• **Work order**:
Since only the written part is wanted, repeat the records exactly and omit the pictures.

Extracted page text data:
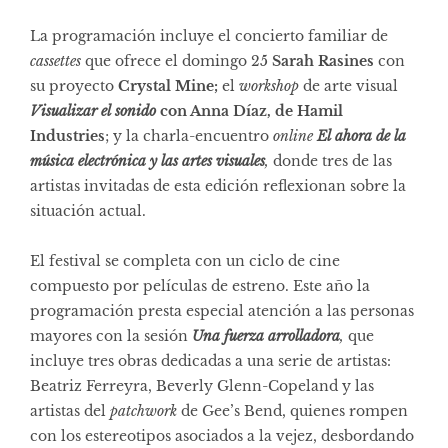
La programación incluye el concierto familiar de
cassettes
que ofrece el domingo 25
Sarah Rasines
con
su proyecto
Crystal Mine;
el
workshop
de arte visual
Visualizar el sonido
con Anna Díaz, de Hamil
Industries
; y la charla-encuentro
online
El ahora de la
música electrónica y las artes visuales
,
donde tres de las
artistas invitadas de esta edición reflexionan sobre la
situación actual.
El festival se completa con un ciclo de cine
compuesto por películas de estreno. Este año la
programación presta especial atención a las personas
mayores con la sesión
Una fuerza arrolladora
,
que
incluye tres obras dedicadas a una serie de artistas:
Beatriz Ferreyra, Beverly Glenn-Copeland y las
artistas del
patchwork
de Gee’s Bend, quienes rompen
con los estereotipos asociados a la vejez, desbordando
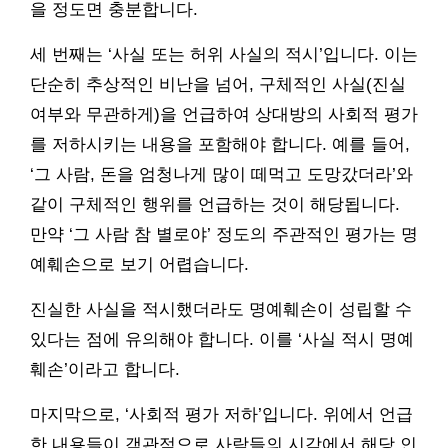
을 정도면 충분합니다.
세 번째는 ‘사실 또는 허위 사실의 적시’입니다. 이는
단순히 추상적인 비난을 넘어, 구체적인 사실(진실
여부와 무관하게)을 언급하여 상대방의 사회적 평가
를 저하시키는 내용을 포함해야 합니다. 예를 들어,
‘그 사람, 돈을 엄청나게 많이 떼먹고 도망갔더라’와
같이 구체적인 행위를 언급하는 것이 해당됩니다.
만약 ‘그 사람 참 별로야’ 정도의 주관적인 평가는 명
예훼손으로 보기 어렵습니다.
진실한 사실을 적시했더라도 명예훼손이 성립할 수
있다는 점에 유의해야 합니다. 이를 ‘사실 적시 명예
훼손’이라고 합니다.
마지막으로, ‘사회적 평가 저하’입니다. 위에서 언급
한 내용들이 객관적으로 사람들의 시각에서 해당 인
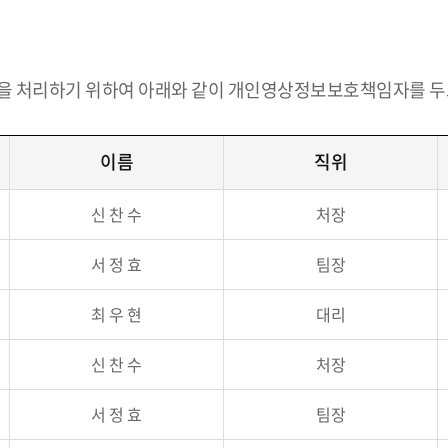
을 처리하기 위하여 아래와 같이 개인영상정보보호책임자를 두
이름
직위
신 찬 수
처장
서 정 효
팀장
최 우 현
대리
신 찬 수
처장
서 정 효
팀장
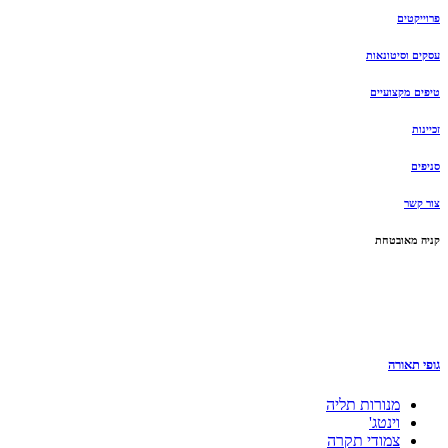
פרוייקטים
עסקים וסיטונאות
טיפים מקצועיים
זכיינות
סניפים
צור קשר
קניה מאובטחת
גופי תאורה
מנורות תליה
וינטג'
צמודי תקרה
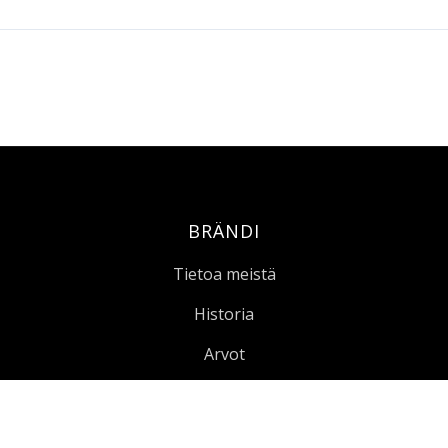
BRÄNDI
Tietoa meistä
Historia
Arvot
Referenssit
Vastuullisuus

• **Your response**:
La programación incluye el concierto familiar de
cassettes
que ofrece el domingo 25
Sarah Rasines
con
su proyecto
Crystal Mine;
el
workshop
de arte visual
Visualizar el sonido
con Anna Díaz, de Hamil
Industries
; y la charla-encuentro
online
El ahora de la
música electrónica y las artes visuales
,
donde tres de las
artistas invitadas de esta edición reflexionan sobre la
situación actual.
El festival se completa con un ciclo de cine
compuesto por películas de estreno. Este año la
programación presta especial atención a las personas
mayores con la sesión
Una fuerza arrolladora
,
que
incluye tres obras dedicadas a una serie de artistas:
Beatriz Ferreyra, Beverly Glenn-Copeland y las
artistas del
patchwork
de Gee’s Bend, quienes rompen
con los estereotipos asociados a la vejez, desbordando
을 정도면 충분합니다.
세 번째는 ‘사실 또는 허위 사실의 적시’입니다. 이는
단순히 추상적인 비난을 넘어, 구체적인 사실(진실
여부와 무관하게)을 언급하여 상대방의 사회적 평가
를 저하시키는 내용을 포함해야 합니다. 예를 들어,
‘그 사람, 돈을 엄청나게 많이 떼먹고 도망갔더라’와
같이 구체적인 행위를 언급하는 것이 해당됩니다.
만약 ‘그 사람 참 별로야’ 정도의 주관적인 평가는 명
예훼손으로 보기 어렵습니다.
진실한 사실을 적시했더라도 명예훼손이 성립할 수
있다는 점에 유의해야 합니다. 이를 ‘사실 적시 명예
훼손’이라고 합니다.
마지막으로, ‘사회적 평가 저하’입니다. 위에서 언급
한 내용들이 객관적으로 사람들의 시각에서 해당 인
을 처리하기 위하여 아래와 같이 개인영상정보보호책임자를 두
이름
직위
신 찬 수
처장
서 정 효
팀장
최 우 현
대리
신 찬 수
처장
서 정 효
팀장
פרוייקטים
עסקים וסיטונאות
טיפים מקצועיים
זכיינות
סניפים
צור קשר
קניה מאובטחת
גופי תאורה
מנורות תליה
וינטג'
צמודי תקרה
BRÄNDI
Tietoa meistä
Historia
Arvot
Referenssit
Vastuullisuus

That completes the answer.